Privacy Amplification via Shuffling: Unified, Simplified, and Tightened
Shaowei Wang, Yun Peng, Jin Li, Zikai Wen, Zhipeng Li, Shiyu Yu, Di Wang, Wei Yang
TL;DR
This work addresses the challenge of tight, general privacy amplification bounds in the shuffle model of differential privacy. It introduces the variation-ratio reduction framework that ties shuffle amplification to two parameters, the pairwise total-variation bound β and the probability-ratio bound p/q, using mixture decompositions and a binomial-dominance approach to bound the hockey-stick divergence. The authors derive both upper and lower bounds, include a fast ∼Ō(n) numerical method for computing bounds, and extend the framework to parallel composition, achieving substantially tighter privacy guarantees for single- and multi-message protocols. Empirical results show meaningful budget savings (up to 30% for single-message, 70–95% for multi-message and advanced parallel composition) and demonstrate the method’s scalability to very large populations. Overall, the variation-ratio framework provides a unified, tight, and efficient toolkit for analyzing shuffle-based DP across a wide range of mechanisms and settings, with practical implications for real-world private data analysis.
Abstract
The shuffle model of differential privacy provides promising privacy-utility balances in decentralized, privacy-preserving data analysis.

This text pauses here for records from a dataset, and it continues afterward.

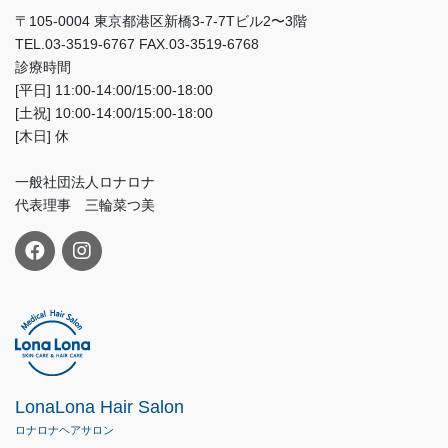
〒105-0004 東京都港区新橋3-7-7Tビル2〜3階
TEL.03-3519-6767 FAX.03-3519-6768
診療時間
[平日] 11:00-14:00/15:00-18:00
[土祝] 10:00-14:00/15:00-18:00
[木日] 休
一般社団法人ロナロナ
代表理事 三輪菜つ美
LonaLona Hair Salon
ロナロナヘアサロン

However, the current analyses of privacy amplification via shuffling lack both tightness and generality. To address this issue, we propose the \emph{variation-ratio reduction} as a comprehensive framework for privacy amplification in both single-message and multi-message shuffle protocols. It leverages two new parameterizations: the total variation bounds of local messages and the probability ratio bounds of blanket messages, to determine indistinguishability levels. Our theoretical results demonstrate that our framework provides tighter bounds, especially for local randomizers with extremal probability design, where our bounds are exactly tight. Additionally, variation-ratio reduction complements parallel composition in the shuffle model, yielding enhanced privacy accounting for popular sampling-based randomizers employed in statistical queries (e.g., range queries, marginal queries, and frequent itemset mining). Empirical findings demonstrate that our numerical amplification bounds surpass existing ones, conserving up to $30\%$ of the budget for single-message protocols, $75\%$ for multi-message ones, and a striking $75\%$-$95\%$ for parallel composition. Our bounds also result in a remarkably efficient $\tilde{O}(n)$ algorithm that numerically amplifies privacy in less than $10$ seconds for $n=10^8$ users.